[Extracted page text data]
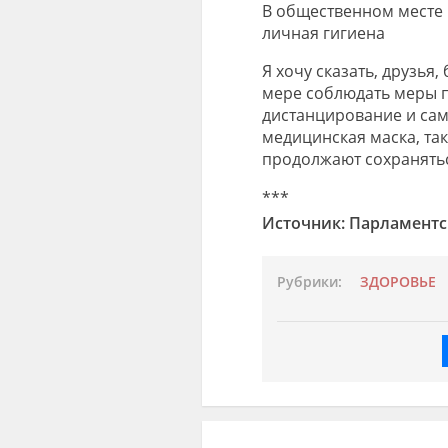
В общественном месте 
личная гигиена
Я хочу сказать, друзья
мере соблюдать меры п
дистанцирование и сам
медицинская маска, та
продолжают сохранятьс
***
Источник: Парламентск
Рубрики:
ЗДОРОВЬЕ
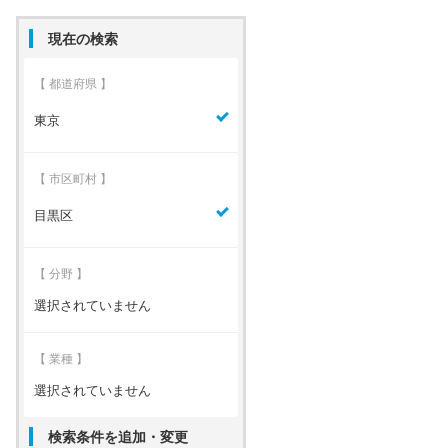
現在の検索
【 都道府県 】
東京
【 市区町村 】
目黒区
【 分野 】
選択されていません
【 業種 】
選択されていません
検索条件を追加・変更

> **Exercise**
Would you retype every line shown above exactly, leaving the pictures aside?

> **Output for this exercise**
В общественном месте 
личная гигиена
Я хочу сказать, друзья
мере соблюдать меры п
дистанцирование и сам
медицинская маска, та
продолжают сохранятьс
***
Источник: Парламентск
Рубрики:
ЗДОРОВЬЕ
現在の検索
【 都道府県 】
東京
【 市区町村 】
目黒区
【 分野 】
選択されていません
【 業種 】
選択されていません
検索条件を追加・変更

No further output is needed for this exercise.